Luz del Fuego nasceu Dora Vivacqua, em família abastada, em que reinavam protocolos, etiquetas, boas escolas, empregadas e “irmãs casadoiras”. Passou a infância e a adolescência em Belo Horizonte, quando já sente queimar tanto o tédio dos rituais provincianos quanto a confessa necessidade de aparecer.
Como não vê problema em criar escândalos, não se sabe se faz dos escândalos sua arte ou se é sua subversiva maneira de estar no mundo que a faz artista. Até deu tiros para o alto no Theatro Municipal do Rio de Janeiro em pleno baile de segunda-feira de Carnaval, vestida de noivinha e rodeada pela fina flor da sociedade carioca, enquanto morria de rir —uma cena marcante, narrada logo no começo do livro.
Tornou-se uma estrela conhecida na metade do século 20 por fazer apresentações de dança com serpentes. Embora também fosse escritora, passou a ser admirada e requisitada como uma vedete, uma mulher exótica, aparecendo quase sem roupa na capa de grandes revistas brasileiras quando a maioria de nossas avós não fazia nada além de criar filhos, muitas vezes às dezenas.
Claro que o fato de ter um irmão senador, uma família aristocrática —com ascendência que vai parar em ninguém menos que o padre Antônio Vieira—, estudos e amigos endinheirados também lhe concederam muitos cruzeiros de tolerância.
Mais tarde, ela foi morar numa ilha perto de Paquetá, no Rio de Janeiro, na qual passou a permitir a entrada somente sem roupa: a ilha do Sol, onde morreu aos 50 anos.
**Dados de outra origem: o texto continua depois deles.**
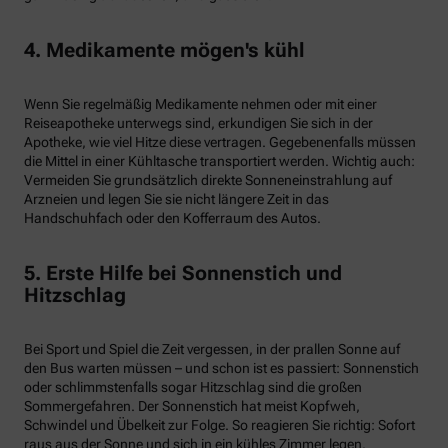
4. Medikamente mögen's kühl
Wenn Sie regelmäßig Medikamente nehmen oder mit einer
Reiseapotheke unterwegs sind, erkundigen Sie sich in der
Apotheke, wie viel Hitze diese vertragen. Gegebenenfalls müssen
die Mittel in einer Kühltasche transportiert werden. Wichtig auch:
Vermeiden Sie grundsätzlich direkte Sonneneinstrahlung auf
Arzneien und legen Sie sie nicht längere Zeit in das
Handschuhfach oder den Kofferraum des Autos.
5. Erste Hilfe bei Sonnenstich und
Hitzschlag
Bei Sport und Spiel die Zeit vergessen, in der prallen Sonne auf
den Bus warten müssen – und schon ist es passiert: Sonnenstich
oder schlimmstenfalls sogar Hitzschlag sind die großen
Sommergefahren. Der Sonnenstich hat meist Kopfweh,
Schwindel und Übelkeit zur Folge. So reagieren Sie richtig: Sofort
raus aus der Sonne und sich in ein kühles Zimmer legen.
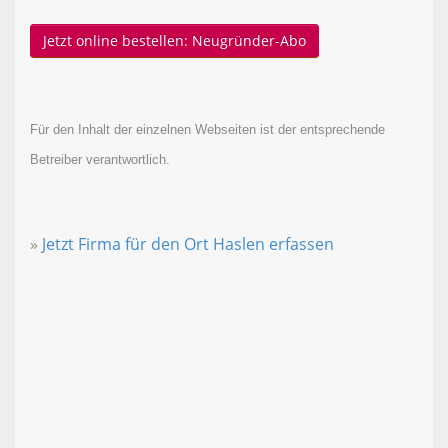
Jetzt online bestellen: Neugründer-Abo
Für den Inhalt der einzelnen Webseiten ist der entsprechende
Betreiber verantwortlich.
»
Jetzt Firma für den Ort Haslen erfassen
Tornou-se naturista militante, chegando a se dedicar politicamente a essa causa. Seu nome se tornou sinônimo de ofensa à ordem no país que passaria pela ditadura militar em breve.
Tudo isso está no título cujo autor, o espanhol Javier Montes, soube ver que, no “tonzinho” empregado quando ouviu falar de Luz del Fuego nos anos em que esteve no Brasil, existem camadas profundas da cultura brasileira e da sua relação com as mulheres.
O problema é que ele não chega a tocar essas camadas, mas beira o antiquado gênero da crônica de costumes, brindando enumerações enciclopédicas de nomes de tecidos finos, doces e demais artigos luxuosos dos eventos cotidianos da vida família Vilacqua, ironizando certa cafonice.
O autor também dá descrições detidas e longas sobre a boemia carioca do Rio de Janeiro dos anos 1940 e 1950 na Lapa e apresenta dedicação quase naturalista às espécies de serpentes do Brasil e à existência de Carmen Miranda e outros estereótipos. Enfim, trata-se de um livro encantado com um Brasil folclórico, que bate palmas à mulher transgressora em um cenário, mas não a percebe em seu contexto.
O livro oferece hipóteses causais que não param em pé, apesar da escrita por vezes cheia de efeitos. Repetindo, consciente ou inconscientemente, o gesto de filiar a existência de Luz del Fuego como fenômeno a um homem, ensaia atribuir a posição de evento fundador da personalidade incendiária da mulher a um incêndio causado pelos jovens Carlos Drummond de Andrade e Pedro Nava à casa dos Vivacqua em um ato rebelde.
Em canção composta em homenagem a Luz del Fuego, Rita Lee cantou: “Eu hoje represento a cigarra/ Que ainda vai cantar/ Nesse formigueiro quem tem ouvidos/ Vai poder escutar/ Meu grito” —versos que fazem pensar que talvez só se possa abordar as víboras gigantes ao redor de Luz del Fuego compreendendo seres como as formigas e, principalmente, as cigarras que ainda vão cantar.